The International Rescue Committee is making an urgent plea for immediate solutions to solve bureaucratic and safety challenges at Ukraine’s Black Sea ports to ensure grain can reach extremely food insecure people in East Africa and around the world. 

Marysia Zapasnik, Ukraine Country Director for the International Rescue Committee, said,The IRC urges the international community to take all steps necessary to facilitate immediate safe and efficient humanitarian pathways for grain exports from Ukraine’s Black Sea ports. 20 million tons of grain are ready for export to countries in dire need. With 18 million people on the brink of famine in East Africa, each passing hour, millions of people are struggling to access basic food supplies. The international community should urgently work with maritime insurers to provide guarantees that will enable the movement of grain quickly. At the same time attacks on the port must immediately stop and commitments made to guarantee the safe passage of ships must be honoured. 

“As with any diplomatic breakthrough, the devil is in the details. Sustained high level engagement to overcome the security and bureaucratic challenges that threaten to undermine the fragile UN agreement are crucial. 

“The idea that millions could starve because we can't sort bureaucratic challenges is unfair and solvable. Each day of these 120 days that go by is a devastatingly wasted day where more and more innocent people across East Africa and elsewhere will die of hunger. The IRC works in Somalia, Ethiopia and Kenya, where 1 in 7 people are at risk of extreme food insecurity. 

“In just one of IRC’s nutrition clinics in Mogadishu, from April to May, the IRC has seen a 265% increase in admissions for children under 5 suffering from severe malnutrition. IRC teams on the ground report that people have already started dying from starvation and the window to prevent mass deaths is rapidly closing.
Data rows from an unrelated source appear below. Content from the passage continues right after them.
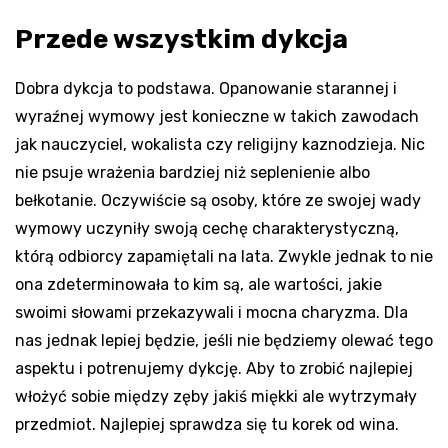
Przede wszystkim dykcja
Dobra dykcja to podstawa. Opanowanie starannej i
wyraźnej wymowy jest konieczne w takich zawodach
jak nauczyciel, wokalista czy religijny kaznodzieja. Nic
nie psuje wrażenia bardziej niż seplenienie albo
bełkotanie. Oczywiście są osoby, które ze swojej wady
wymowy uczyniły swoją cechę charakterystyczną,
którą odbiorcy zapamiętali na lata. Zwykle jednak to nie
ona zdeterminowała to kim są, ale wartości, jakie
swoimi słowami przekazywali i mocna charyzma. Dla
nas jednak lepiej będzie, jeśli nie będziemy olewać tego
aspektu i potrenujemy dykcję. Aby to zrobić najlepiej
włożyć sobie między zęby jakiś miękki ale wytrzymały
przedmiot. Najlepiej sprawdza się tu korek od wina.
Food prices worldwide have already skyrocketed by 41%, and an additional 47 million people are projected to experience acute hunger this year, according to a recent IRC report.”

Each day the international community delays a response, more people starve. Lokiyoto, a mother from northern Kenya, recently fled her home with three of her children after losing two to malnutrition. She told the IRC, “The drought claimed my children and my livestock. My family has nothing left to depend on.” Lokiyoto was able to get the rest of her children help at IRC’s nutrition clinic in Kakuma Refugee Camp. “They feel better and that is why they are still alive. In my heart, I feel very happy that my children can access treatment.”

The IRC launched an emergency response to the crisis in Ukraine in February 2022 and has been working directly and with local partners to reach those most in need. We are in Ukraine, Poland and Moldova, delivering vital services such as cash assistance, mental health support, and safe healing and learning spaces for children. In East Africa, the IRC is implementing a drought response plan, supporting over 1 million people with essential nutrition, health, water and sanitation and cash assistance services.